BofA sponsors tech awards as it competes for IT talent

Bank of America, at an event in Charlotte this past weekend, honored 35 female high school students for their achievements in computing and technology.

The bank’s ongoing sponsorship of the event comes at a time when the financial sector is trying to compete with other industries for top tech talent.

Since 2008, the Charlotte bank has been the national sponsor of the National Center for Women & Information Technology’s Aspirations in Computing Award. A ceremony for this year’s winners was held Saturday at the Charlotte Ritz-Carlton.

The event helps the students as they pursue careers in the tech industry (each winner receives $500, a laptop and the opportunity to meet IT leaders at Bank of America ).

But the bank’s involvement in the event also has the potential to help it fill IT jobs with young, fresh-minded tech workers. As a report this year from consulting firm Oliver Wyman points out, the financial services industry has “been slow” to attract and grow tech employees as the industry’s digital presence increases.

The financial sector, the report says, has had trouble competing for such talent with “information” businesses, such as Google and Apple.

Perhaps, then, it’s no surprise that Denise Menelly, head of Shared Service Operations for Bank of America, calls Aspirations in Computing “one of the most important” events the bank sponsors.

In an interview with the Observer, Menelly said there’s “a disconnect” between the supply of talented people in technology and the growing need for those employees across various industries, not just banking.
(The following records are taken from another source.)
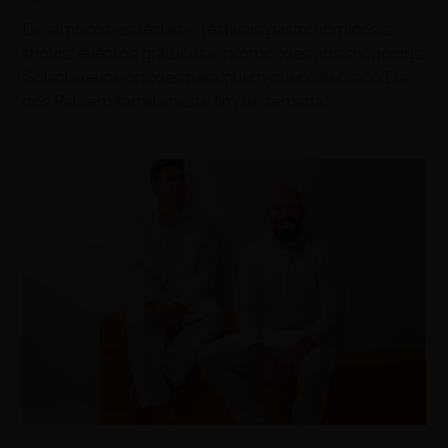
De almoços especiais e festivais gastronômicos a
shows, eventos gratuitos e promoções nos shoppings,
Goiânia reúne opções para quem quer celebrar o Dia
dos Pais em família neste fim de semana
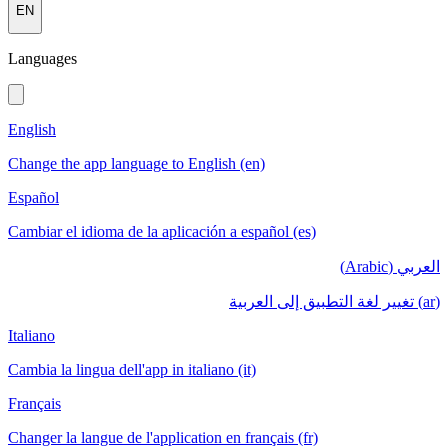
EN
Languages
English
Change the app language to English (en)
Español
Cambiar el idioma de la aplicación a español (es)
العربي (Arabic)
(ar) تغيير لغة التطبيق إلى العربية
Italiano
Cambia la lingua dell'app in italiano (it)
Français
Changer la langue de l'application en français (fr)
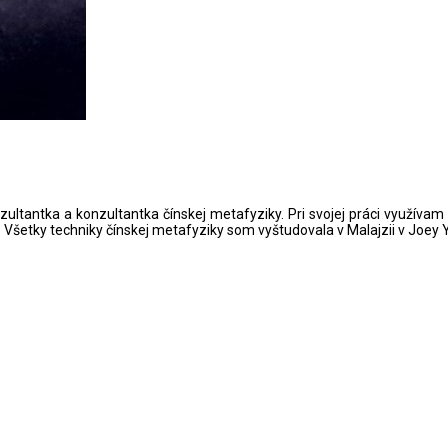
ltantka a konzultantka čínskej metafyziky. Pri svojej práci využívam 
on. Všetky techniky čínskej metafyziky som vyštudovala v Malajzii v J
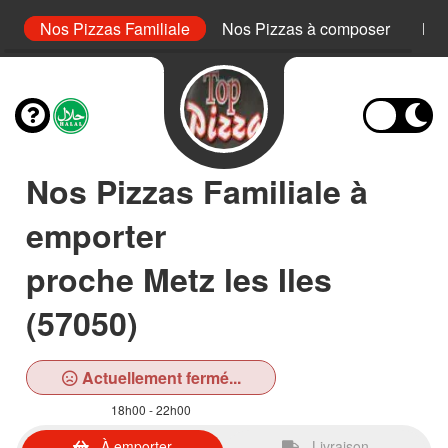
or
Nos Pizzas Familiale
Nos Pizzas à composer
Nos
Nos Pizzas Familiale à
emporter
proche Metz les Iles
(57050)
Actuellement fermé...
18h00 - 22h00
À emporter
Livraison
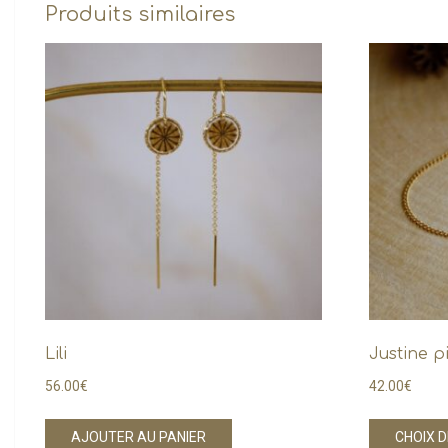
Produits similaires
Lili
Justine p
56.00
€
42.00
€
AJOUTER AU PANIER
CHOIX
As a result, the competition for such employees is growing, too, she said.

Bank of America, the second-largest U.S. bank, has a major technology operation that employs roughly 100,000 people worldwide. In January, CEO Brian Moynihan said the company spends $3 billion a year on technology development, such as for mobile banking.

Menelly said Bank of America needs tech workers who can help the bank come up with products and services that “we can’t even anticipate today.” That creates a need, she said, for “fresh minds thinking differently.”
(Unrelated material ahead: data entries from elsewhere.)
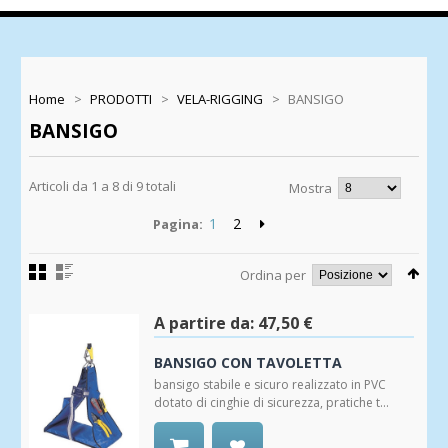
Home
>
PRODOTTI
>
VELA-RIGGING
>
BANSIGO
BANSIGO
Articoli da 1 a 8 di 9 totali
Mostra
1
2
Pagina:
Ordina per
A partire da:
47,50 €
BANSIGO CON TAVOLETTA
bansigo stabile e sicuro realizzato in PVC
dotato di cinghie di sicurezza, pratiche t...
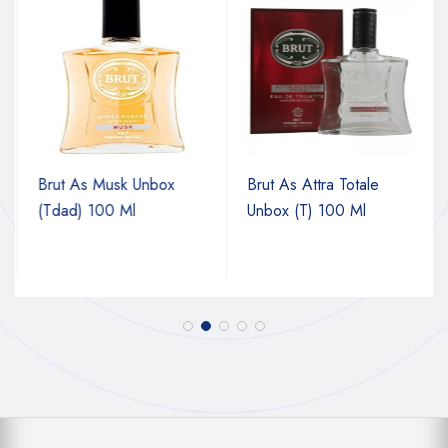
Brut As Musk Unbox
Brut As Attra Totale
(Tdad) 100 Ml
Unbox (T) 100 Ml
Even as it looks for tech talent, the bank has made cuts in its technology work force. In January, that bank disclosed layoffs of an undisclosed number of tech workers, including some in Charlotte.

According to the National Center for Women & Information Technology, women account for only 18 percent of bachelor’s degrees in computer and information sciences. Menelly said getting young women involved in computer science at an early age is critical to increasing the number who go on to have careers in technology.

The bank’s sponsorship of the event has helped it fill tech jobs. Menelly said the bank has also given some of the winners internships.

“Any time we can get our hands on them, we will,” she said. “I need talent.”

But as they try to lure talent, financial institutions also face an image problem, according to the Oliver Wyman report:

Financial services is a far less attractive career than it was, at least in the U.S. and Europe. Financial rewards are being reduced by lower returns, by new rules on compensation, and by relentless political and media scrutiny. The work is increasingly dominated by regulatory compliance and managing legal and headline risk, rather than growing the core business. Innovation is being stifled by product regulation and legal peril. And the prestige of the job is diminished. Many firms are culling “revenue seats”; employment growth now comes from compliance.